-------- SOURCE INFORMATION

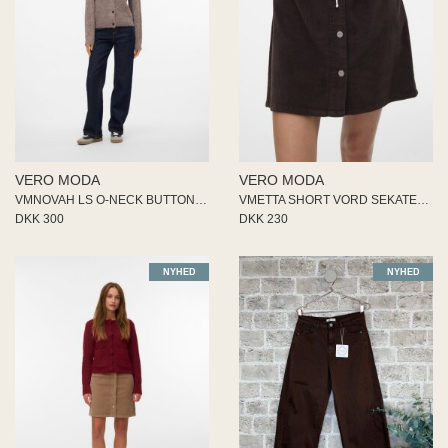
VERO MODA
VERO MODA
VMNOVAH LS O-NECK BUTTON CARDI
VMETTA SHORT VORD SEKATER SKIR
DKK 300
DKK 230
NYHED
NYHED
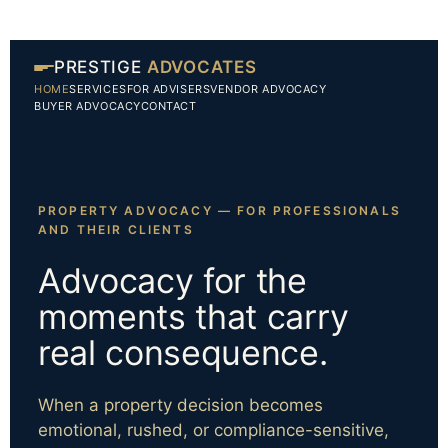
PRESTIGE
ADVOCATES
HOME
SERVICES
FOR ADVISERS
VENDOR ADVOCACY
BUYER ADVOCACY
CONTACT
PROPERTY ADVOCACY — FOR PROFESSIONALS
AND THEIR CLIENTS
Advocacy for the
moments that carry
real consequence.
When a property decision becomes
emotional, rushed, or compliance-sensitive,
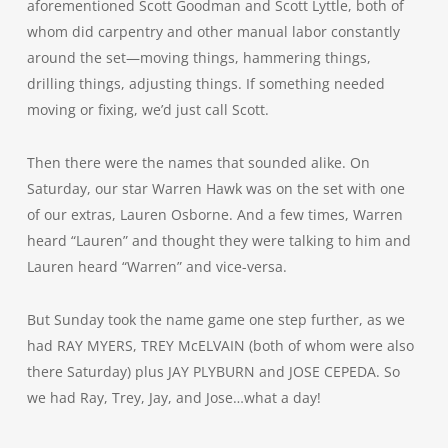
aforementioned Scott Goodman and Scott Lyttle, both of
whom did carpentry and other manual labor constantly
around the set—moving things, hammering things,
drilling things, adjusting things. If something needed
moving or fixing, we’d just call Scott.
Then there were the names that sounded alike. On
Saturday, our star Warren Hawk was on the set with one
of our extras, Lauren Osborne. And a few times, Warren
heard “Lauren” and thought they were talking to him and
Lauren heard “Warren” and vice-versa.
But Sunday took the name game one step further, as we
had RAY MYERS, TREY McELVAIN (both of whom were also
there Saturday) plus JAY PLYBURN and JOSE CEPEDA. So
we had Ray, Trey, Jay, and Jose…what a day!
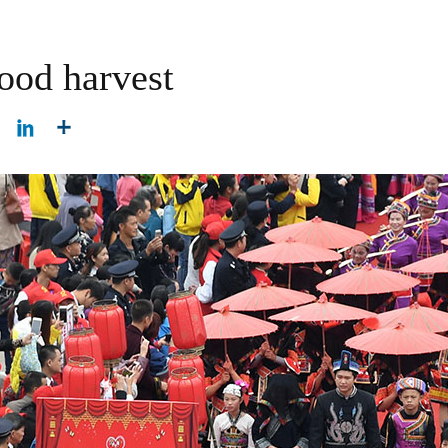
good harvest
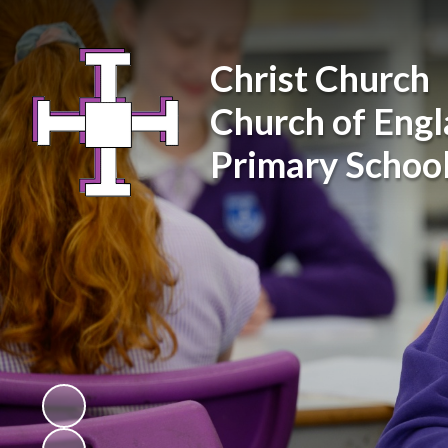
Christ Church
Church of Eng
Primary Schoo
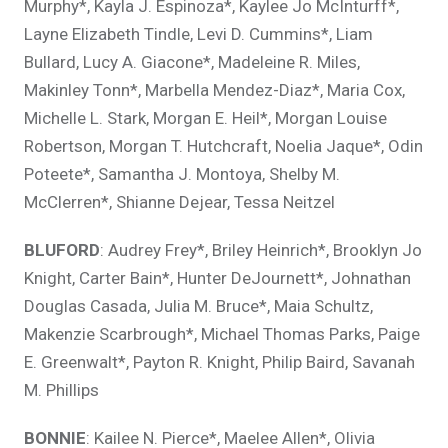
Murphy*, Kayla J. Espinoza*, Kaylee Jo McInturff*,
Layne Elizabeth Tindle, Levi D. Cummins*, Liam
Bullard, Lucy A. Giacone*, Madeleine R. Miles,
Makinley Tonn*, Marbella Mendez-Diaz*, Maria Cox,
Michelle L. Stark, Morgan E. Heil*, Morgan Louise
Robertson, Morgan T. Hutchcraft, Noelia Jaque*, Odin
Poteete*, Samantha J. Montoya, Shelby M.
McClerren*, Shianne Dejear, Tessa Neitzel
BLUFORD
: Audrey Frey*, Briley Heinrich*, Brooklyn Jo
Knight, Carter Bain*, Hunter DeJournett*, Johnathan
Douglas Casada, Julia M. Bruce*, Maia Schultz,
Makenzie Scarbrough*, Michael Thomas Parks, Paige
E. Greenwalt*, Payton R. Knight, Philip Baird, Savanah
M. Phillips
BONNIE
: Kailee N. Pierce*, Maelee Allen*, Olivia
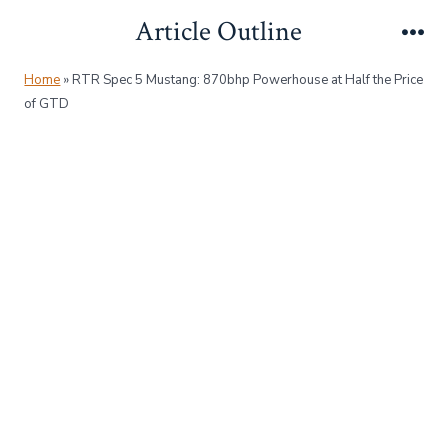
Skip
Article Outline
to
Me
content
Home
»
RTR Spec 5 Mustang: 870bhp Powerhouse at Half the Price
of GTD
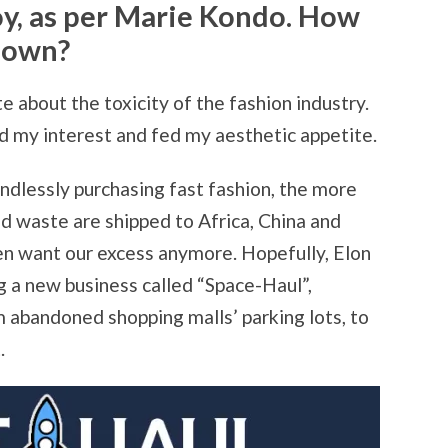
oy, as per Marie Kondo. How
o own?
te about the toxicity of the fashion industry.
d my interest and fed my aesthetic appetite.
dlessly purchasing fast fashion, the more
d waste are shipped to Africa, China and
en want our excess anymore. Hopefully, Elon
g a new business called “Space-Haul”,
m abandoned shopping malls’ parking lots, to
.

----------------

● ABOUT THIS TASK:
Take every line above that includes the string "Knight" and return it.

● EXERCISE ANSWER:
Knight, Carter Bain*, Hunter DeJournett*, Johnathan
E. Greenwalt*, Payton R. Knight, Philip Baird, Savanah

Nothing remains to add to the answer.